Rufo's contention that this court, in deciding Rufo I, acted in place of the Federal judiciary on a matter within its exclusive province, fails to apprehend that the court in Rufo I did not rule on the merits of the Federal forfeiture proceeding, but only considered it as part of the chronology of events when determining whether the Federal or State court asserted jurisdiction over the currency in the first instance. Indeed, the court expressly noted that it was not for this court to assess the validity of the Federal forfeiture proceeding. [Note 5] Rufo I, supra at 384 n.7. To the extent that Rufo's argument is that this court lacked authority to interpret Federal law, the claim is clearly without merit and warrants no further discussion.
The case was submitted on briefs.
Anthony Rufo, pro se.
Eva M. Badway, Assistant Attorney General, for the Commonwealth.
[Note 1] Department of State Police.
[Note 2] Rufo's complaint was filed in April, 2003, some four years after the court's decision in Commonwealth v.

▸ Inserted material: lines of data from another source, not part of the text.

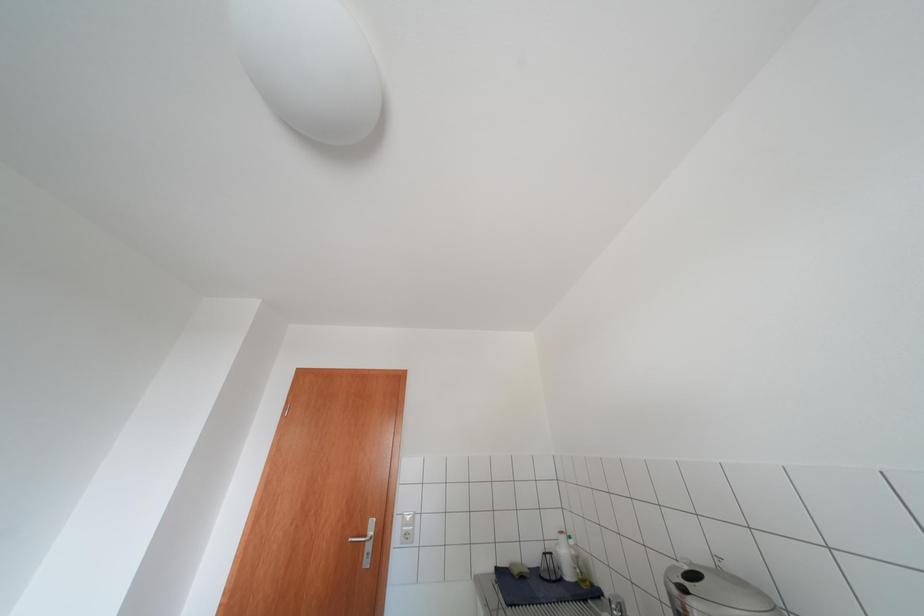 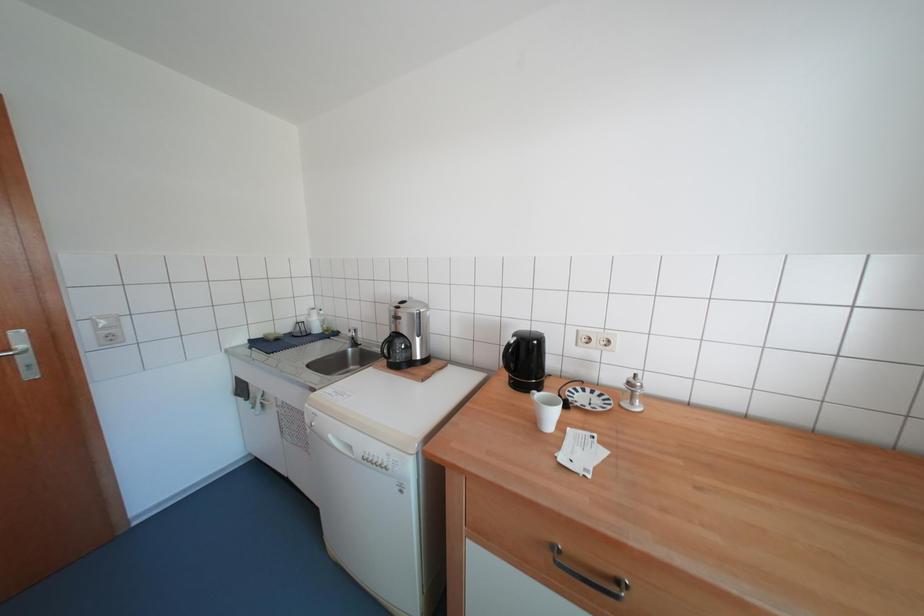 Based on the continuous images, in which direction is the camera rotating?

The camera rotated toward right-down. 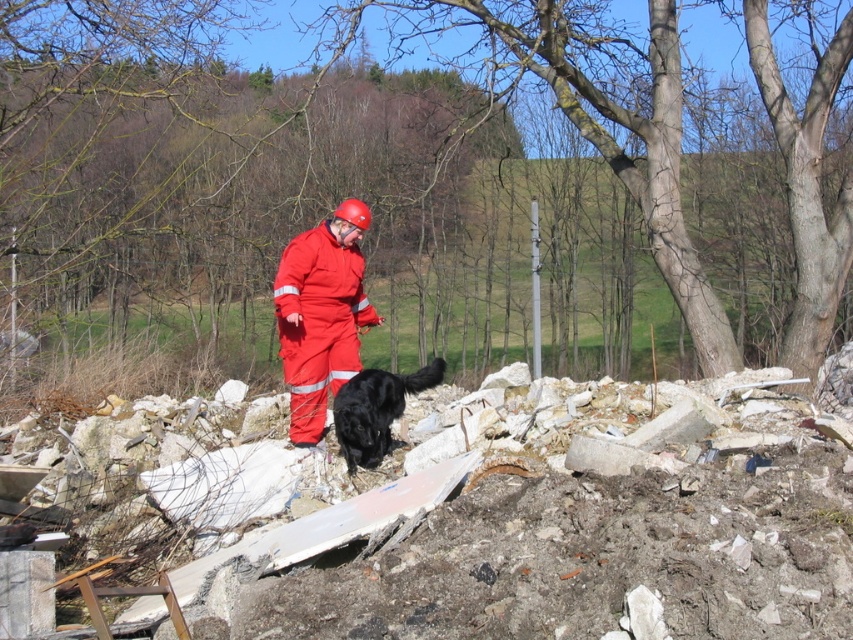 Does matte red jumpsuit at center appear on the right side of black fur dog at center?

In fact, matte red jumpsuit at center is to the left of black fur dog at center.

Does point (334, 268) come farther from viewer compared to point (363, 401)?

Yes, point (334, 268) is farther from viewer.

Where is `matte red jumpsuit at center`? matte red jumpsuit at center is located at coordinates (321, 314). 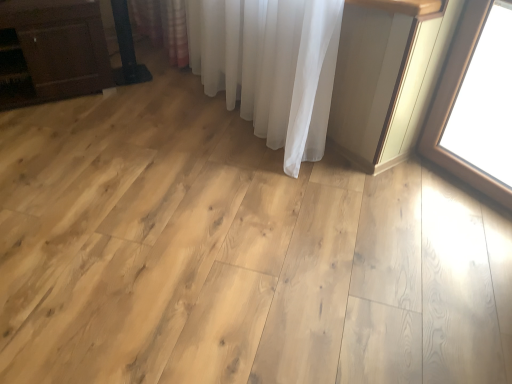 Question: Based on their positions, is matte brown cabinet at left located to the left or right of white sheer curtain at center?

Choices:
 (A) right
 (B) left

Answer: (B)

Question: From a real-world perspective, is matte brown cabinet at left physically located above or below white sheer curtain at center?

Choices:
 (A) above
 (B) below

Answer: (B)

Question: In terms of width, does matte brown cabinet at left look wider or thinner when compared to white sheer curtain at center?

Choices:
 (A) thin
 (B) wide

Answer: (B)

Question: Relative to matte brown cabinet at left, is white sheer curtain at center in front or behind?

Choices:
 (A) behind
 (B) front

Answer: (B)

Question: From the image's perspective, is white sheer curtain at center positioned above or below matte brown cabinet at left?

Choices:
 (A) above
 (B) below

Answer: (A)

Question: Is point (194, 33) closer or farther from the camera than point (40, 82)?

Choices:
 (A) farther
 (B) closer

Answer: (A)

Question: Based on their sizes in the image, would you say white sheer curtain at center is bigger or smaller than matte brown cabinet at left?

Choices:
 (A) small
 (B) big

Answer: (B) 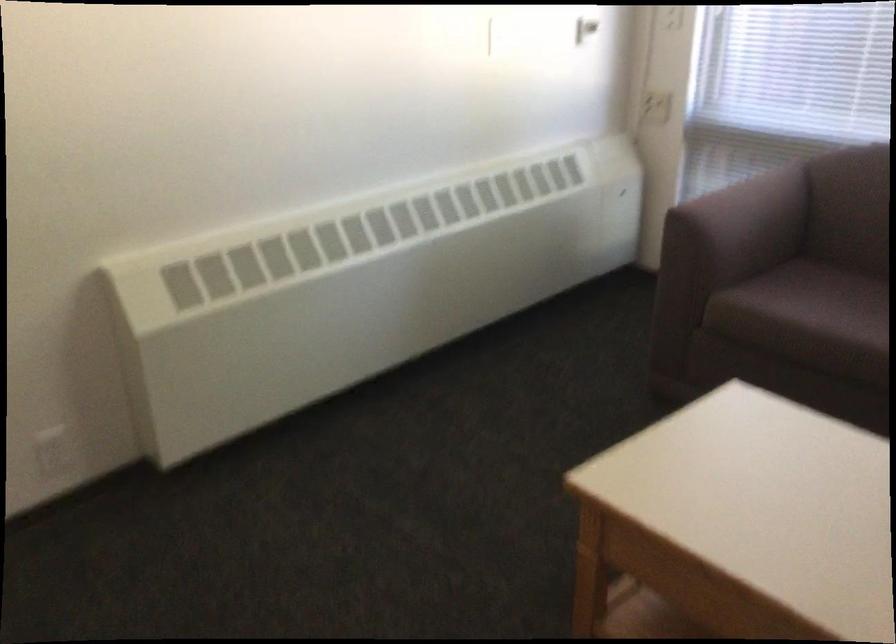 Find where to push the white light switch. Please return your answer as a coordinate pair (x, y).

(656, 107) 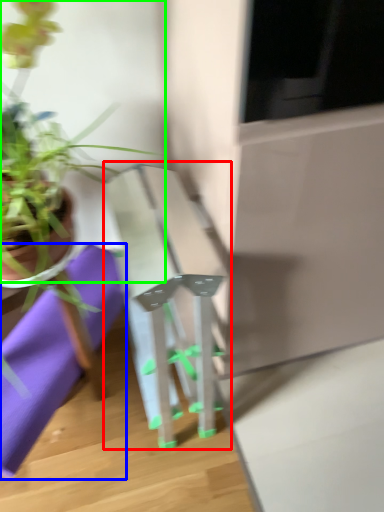 Question: Based on their relative distances, which object is nearer to table (highlighted by a red box)? Choose from cloth (highlighted by a blue box) and houseplant (highlighted by a green box).

Choices:
 (A) cloth
 (B) houseplant

Answer: (A) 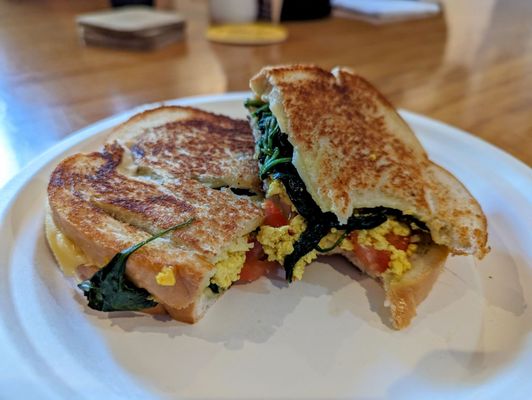 Where is `coaster`? The width and height of the screenshot is (532, 400). coaster is located at coordinates point(255,55). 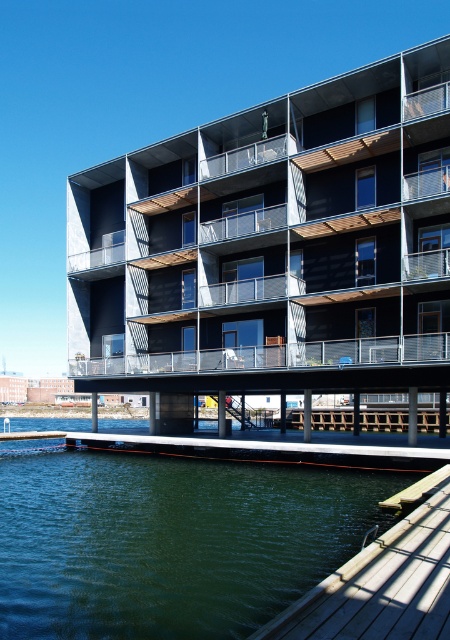 You are planning to host a small outdoor event and need to choose between the wooden dock at lower center and the wooden dock at lower right for setting up a 10x10 meter tent. Based on the scene description, which dock can accommodate the tent without overcrowding?

The wooden dock at lower center has a larger size compared to wooden dock at lower right, so it can accommodate the 10x10 meter tent without overcrowding.

You are a delivery drone with a wingspan of 1.5 meters. You need to fly between the wooden dock at lower center and the green water at lower left. Can you safely pass through the space between them without touching either?

The wooden dock at lower center and green water at lower left are 7.75 meters apart from each other. Since your wingspan is only 1.5 meters, you can safely pass through the space between them without any issues.

You are standing at the point labeled point (170, 540) in the image. Which object from the scene is located at this point?

The green water at lower left is located at point (170, 540). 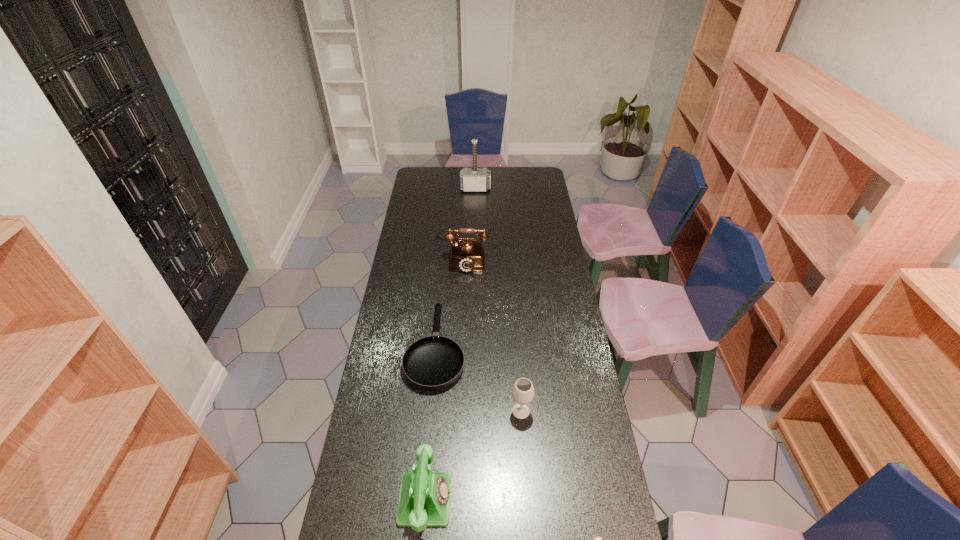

Rufo, 429 Mass. 380 (1999) (Rufo I). The record discloses no reason for Rufo's failure to assert his claims sooner, either as part of the appeal in Rufo I, or in a timely petition for rehearing. See Mass. R. A. P. 27, as amended, 410 Mass. 1602 (1991). The Commonwealth moved in August, 2003, to dismiss the complaint. The single justice allowed that motion and dismissed the complaint in September, 2003.
[Note 3] The facts that give rise to Rufo's claims are set forth in detail in Rufo I and need not be reiterated here.
[Note 4] The remainder of Rufo's arguments could have been, but were not, raised by him in Rufo I or before the single justice, and are therefore barred by principles of claim preclusion or waiver. See Heacock v. Heacock, 402 Mass. 21 , 23 (1988); Milton v. Boston, 427 Mass. 1016 , 1017 (1998) (declining to address in first instance claims and arguments not raised before single justice).
[Note 5] Rufo was not successful in contesting the Federal forfeiture in the Federal proceeding. Rufo I, supra at 382.